The autonomic nervous system is a control system that acts largely unconsciously and regulates bodily functions. It has a sequential organization: The preganglionic neuron synapse onto a postganglionic neuron before innervating the target organ. It's a bit similar to the upper/lower motor neuron/muscle assemblage.

Longitudinal studies have reported that Pure autonomic failure can phenoconvert to a central synucleinopathy with motor or cognitive involvement-i.e., to Parkinson disease, dementia with Lewy bodies, or multiple system atrophy.

Synucleinopathies are neurodegenerative diseases characterised by the abnormal accumulation of aggregates of alpha-synuclein protein in neurons, nerve fibres or glial cells.

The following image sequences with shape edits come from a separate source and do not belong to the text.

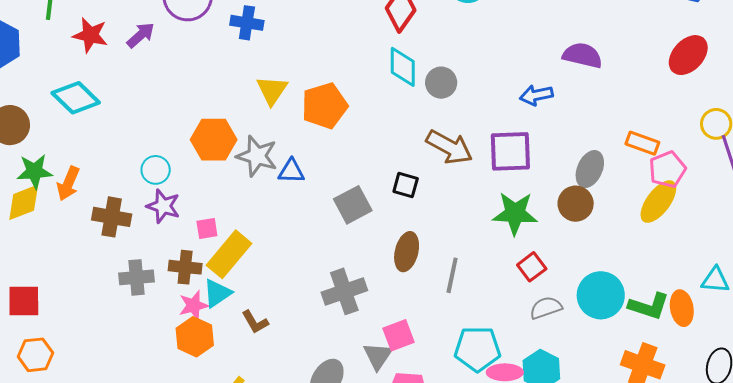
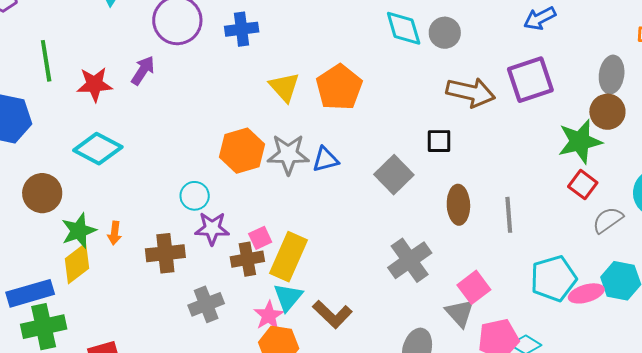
orange arrow: (68, 184) -> (115, 233), size x0.7
green star: (515, 213) -> (580, 141), moved
brown cross: (185, 267) -> (247, 259), moved
brown L-shape: (255, 322) -> (332, 314), size x1.4

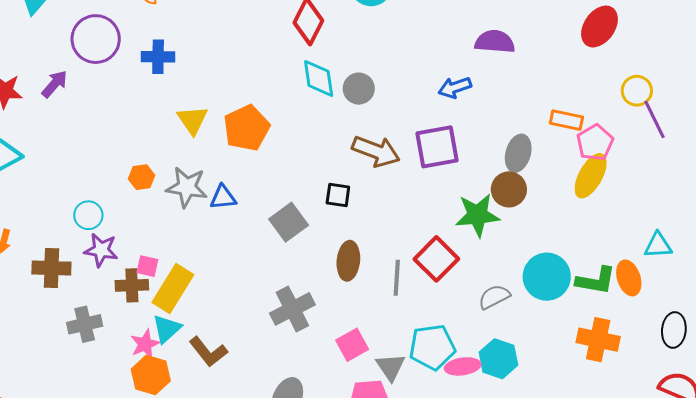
orange hexagon: (242, 151) -> (142, 177), size x0.6
red square: (583, 185) -> (436, 259), moved, size x1.5
pink square: (260, 238) -> (147, 266), turned 30
gray triangle: (460, 313) -> (391, 367), moved

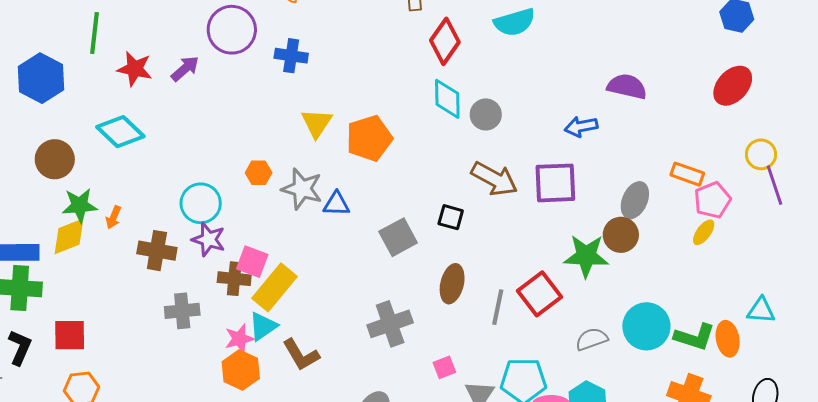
yellow ellipse: (591, 176) -> (704, 232), size x0.6
cyan circle: (88, 215) -> (201, 203), size x1.4
pink square: (147, 266) -> (252, 262), size x1.4
pink square: (352, 345) -> (444, 367), size x0.7

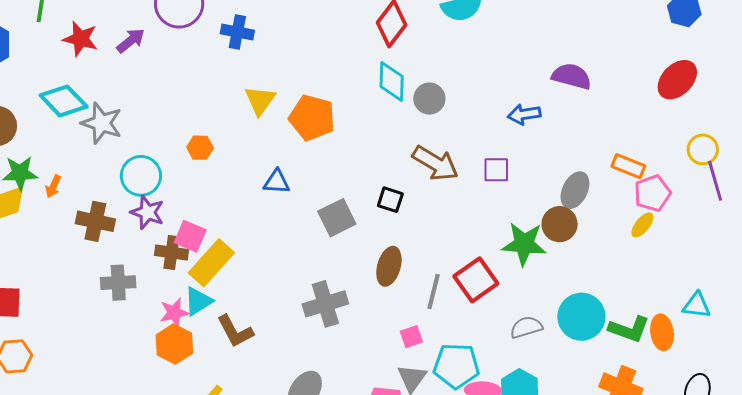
orange pentagon: (369, 138) -> (312, 118), turned 30
purple square: (555, 183) -> (496, 170), size x0.6
gray star: (302, 189) -> (102, 123), moved
pink square: (444, 367) -> (411, 337), moved

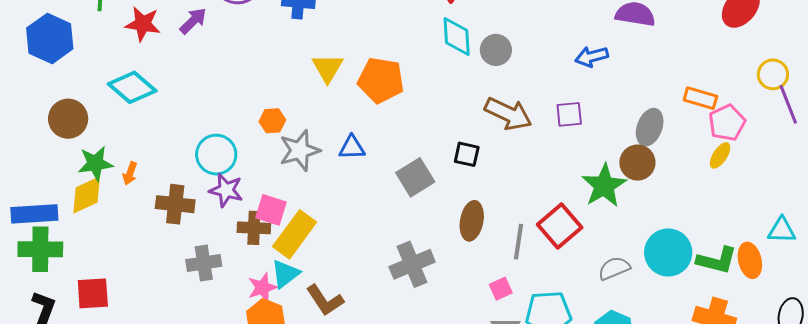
gray star: (102, 123) -> (300, 150), moved, turned -30
green star: (524, 244) -> (604, 186), turned -30

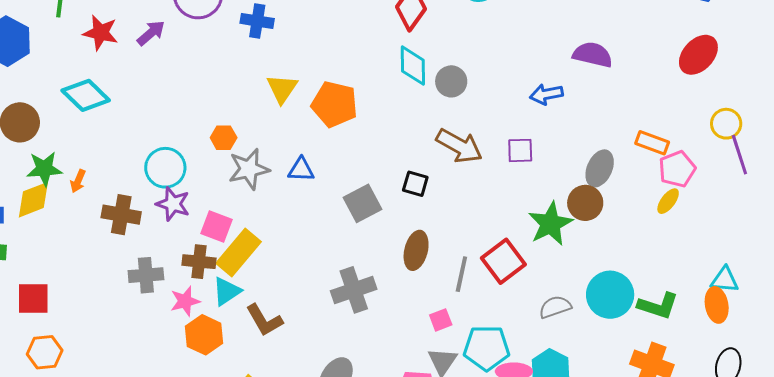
brown cross: (254, 228) -> (199, 262), moved
orange ellipse: (750, 260) -> (717, 305), moved
pink star: (262, 287) -> (185, 301), moved

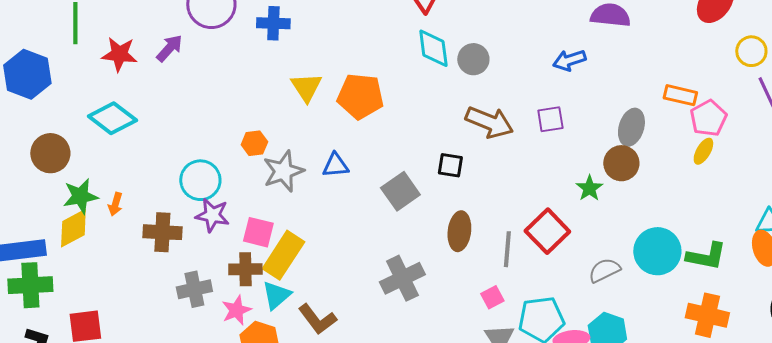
yellow circle: (726, 124) -> (751, 51), moved
green star: (550, 224) -> (589, 188), size x0.6

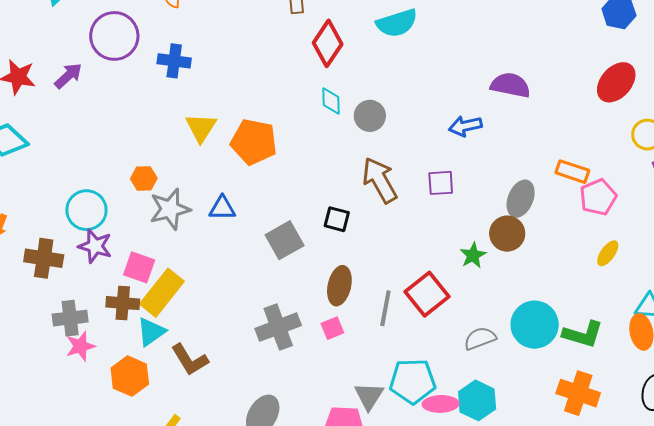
cyan diamond: (433, 48) -> (331, 101), size x0.7
brown arrow: (489, 122) -> (380, 180), turned -147
yellow ellipse: (703, 151) -> (608, 253), moved
pink square: (492, 297) -> (332, 328), moved
pink star: (236, 310) -> (80, 346), moved

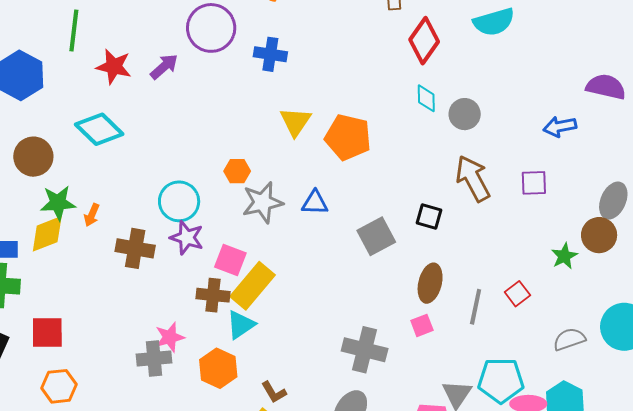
red square: (427, 294) -> (517, 294), size x0.6
gray cross: (70, 318) -> (154, 359), moved
gray cross: (278, 327) -> (365, 350), moved, turned 33
brown L-shape: (190, 360) -> (274, 392), moved, size x0.7

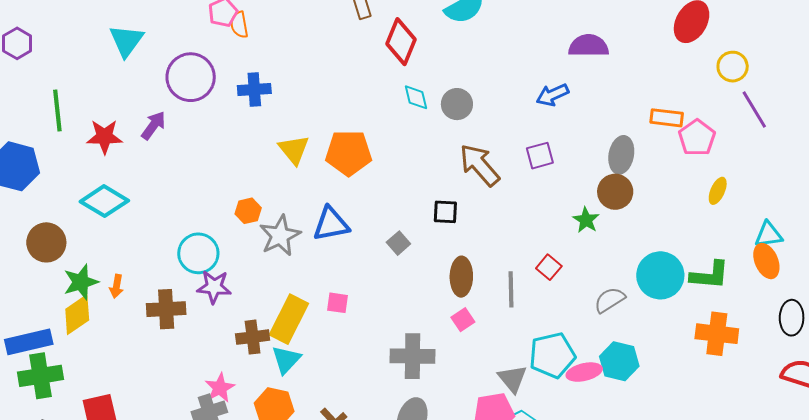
blue triangle: (315, 203) -> (331, 224), size x1.4
gray square: (376, 236) -> (398, 243), size x0.6
pink square: (230, 260) -> (337, 303), moved, size x0.7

These longitudinal studies have classified patients clinically as having Pure autonomic failure based on neurogenic orthostatic hypotension without an identified secondary cause or clinical evidence of motor or cognitive impairment due to central neurodegeneration.

This approach lumps together two neurogenic orthostatic hypotension syndromes that are pathologically and neurochemically distinct.

  • One is characterized by intraneuronal cytoplasmic alpha-synuclein aggregates and degeneration of postganglionic sympathetic neurons, as in Parkinson disease and Dementia with Lewy Bodies.
  • The other is not, as in multiple system atrophy.

Clinical and postmortem data show that the form of Pure autonomic failure that involves sympathetic intraneuronal synucleinopathy and noradrenergic deficiency can phenoconvert to Parkinson disease or Dementia with Lewy Bodies-but not to multiple system atrophy.

Conversely, Pure autonomic failure without these features leaves open the possibility of premotor multiple system atrophy.

Multiple system atrophy is a rare neurodegenerative disorder characterized by autonomic dysfunction, tremors, slow movement, muscle rigidity, and postural instability (collectively known as parkinsonism) and ataxia. This is caused by progressive degeneration of neurons in several parts of the brain including the basal ganglia, inferior olivary nucleus, and cerebellum.

MSA generally show little response to the dopamine medications used to treat Parkinson's disease and only about 9% of MSA patients with tremor exhibit a true parkinsonian pill-rolling tremor.